At least this year's wasn't as cruel an attempt as former Senator Jim Holt's bill to deny medical support to children brought here by their undocumented parents, a bill that then-governor Mike Huckabee, a Baptist minister, decried as "un-Christian." Every session we get some of this Pharaoh legislation seeking to oppress our resident aliens the way the ancient Egyptians did the immigrant Hebrews until God intervened to help.

I have a free-market friend who describes the immigration situation as a problem created by the government. He says it is governmental interference in the law of supply and demand. Our vital and energetic free enterprise economy has generated a need for more labor than the domestic market can supply. Instead of allowing free trade to happen so that qualified, willing workers can legally immigrate to fill this business need, the government has interfered by mandating an artificial quota system that limits the flow of labor capital. If it weren't for persistent and creative people finding ways to work around the government quotas, he says our economy would be a bust. Our prosperity is dependent upon the estimated 11-million undocumented persons who are supplying our labor demands, he claims.

Maybe he's right. A study released last week shows immigrants in Benton and Washington counties contributed $6.1 million to the state budget's bottom line in 2004.

It is virtually impossible for a willing common laborer to immigrate legally from Mexico to the United States. We have a fairly generous policy toward doctors and engineers. But we need workers. According to the National Immigration Forum, there are 5000 visas available each year for general workers from Latin America to enter the US legally. Our economy has been successfully absorbing about 300,000 a year. It takes about 10 years for most laborers to immigrate legally. Waits can be as long as 22 years. This is a broken system.

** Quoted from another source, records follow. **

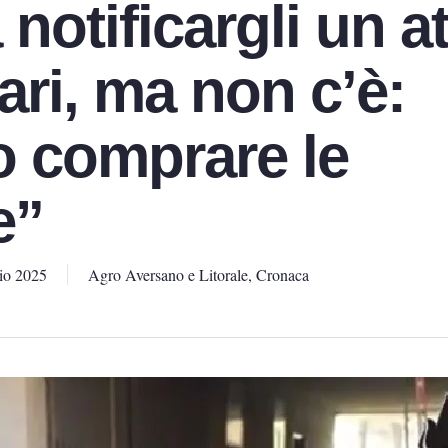
notificargli un at
ari, ma non c’è:
 comprare le
e”
io 2025
Agro Aversano e Litorale
,
Cronaca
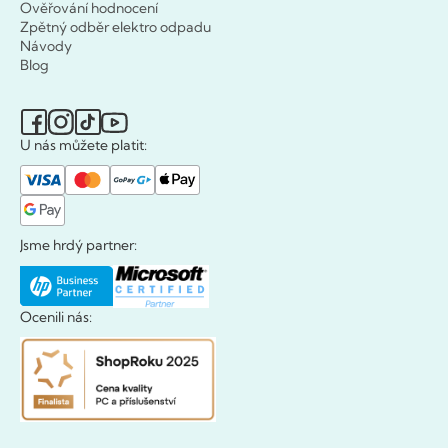
Ověřování hodnocení
Zpětný odběr elektro odpadu
Návody
Blog
U nás můžete platit:
Jsme hrdý partner:
Ocenili nás:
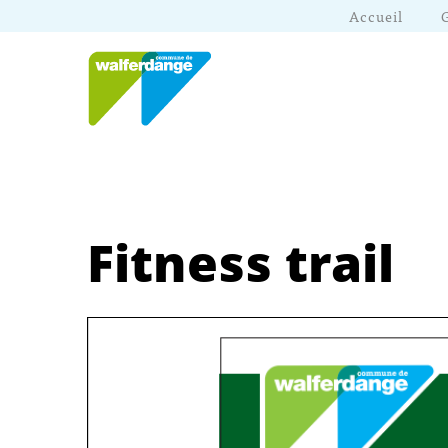
Accueil
Fitness trail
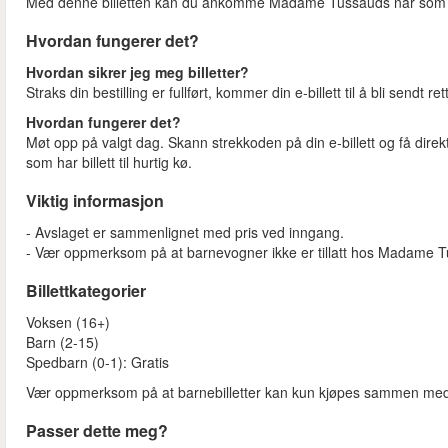
Med denne billetten kan du ankomme Madame Tussauds når som hels
Hvordan fungerer det?
Hvordan sikrer jeg meg billetter?
Straks din bestilling er fullført, kommer din e-billett til å bli sendt ret
Hvordan fungerer det?
Møt opp på valgt dag. Skann strekkoden på din e-billett og få dir
som har billett til hurtig kø.
Viktig informasjon
- Avslaget er sammenlignet med pris ved inngang.
- Vær oppmerksom på at barnevogner ikke er tillatt hos Madame 
Billettkategorier
Voksen (16+)
Barn (2-15)
Spedbarn (0-1): Gratis
Vær oppmerksom på at barnebilletter kan kun kjøpes sammen med 
Passer dette meg?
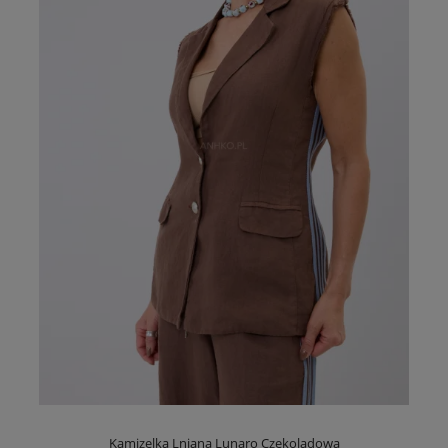
Kamizelka Lniana Lunaro Czekoladowa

Good people who want to work to make a better life for themselves and their families would like to come to this country legally to help us meet the labor demands our economy generates. Our ineffective immigration policies prevent them from doing so legally. Humane immigration reform could change this. Create a sensible immigration policy that is realistic enough to restore the rule of law. You can't enforce an unrealistic law. Give undocumented immigrants a reasonable path to earn citizenship. Work with families, not against them. Yes, this is a family values issue. Immigrants have families too. We are a nation of immigrants. We can do this better. And walls are for the Soviet Union, not America. The alien who resides with you shall be to you as the citizen among you; you shall love the alien as yourself, for you were aliens in the land of Egypt. (Leviticus 19:34)

If some of our representatives want to introduce some immigrant legislation next session, instead of trying to punish people who are trying to help other people, how about punishing people who are actually hurting other people? How about something which will address the swindle common around here when an employer refuses to pay workers and then threatens to report them to immigration if they insist on their due? How about employers who force workers to sign that they won't claim workers' compensation if they are injured on the job, or employers who intimidate workers when they are hurt? Employers who threaten or cheat workers by taking advantage of their vulnerable immigration status are oppressors like the Pharaoh of Moses' day. We know what God thinks about that.

Listen! The wages of the laborers who mowed your fields, which you kept back by fraud, cry out, and the cries of the harvesters have reached the ears of the Lord of hosts. (James 5:4)

You shall not withhold the wages of poor and needy laborers, whether other Israelites or aliens who reside in your land in one of your towns. You shall pay them their wages daily before sunset, because they are poor and their livelihood depends on them; otherwise they might cry to the Lord against you, and you would incur guilt. (Deuteronomy 24:14-15)

It's cruel, un-Biblical and un-American to victimize those who are already victims of our dysfunctional immigration system. God never likes it when we pick on the vulnerable.